__Input__.
┌────────

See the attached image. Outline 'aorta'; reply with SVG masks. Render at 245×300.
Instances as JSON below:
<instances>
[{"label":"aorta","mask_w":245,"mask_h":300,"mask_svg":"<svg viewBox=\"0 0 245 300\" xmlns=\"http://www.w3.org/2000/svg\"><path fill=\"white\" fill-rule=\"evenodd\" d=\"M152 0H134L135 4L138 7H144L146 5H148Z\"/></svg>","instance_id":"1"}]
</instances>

└────────

Reproduce the data, keeping every line exactly the same.

__Solution for this problem__.
See the attached image. Outline 'aorta'; reply with SVG masks. Render at 245×300.
Instances as JSON below:
<instances>
[{"label":"aorta","mask_w":245,"mask_h":300,"mask_svg":"<svg viewBox=\"0 0 245 300\" xmlns=\"http://www.w3.org/2000/svg\"><path fill=\"white\" fill-rule=\"evenodd\" d=\"M152 0H134L135 4L138 7H144L146 5H148Z\"/></svg>","instance_id":"1"}]
</instances>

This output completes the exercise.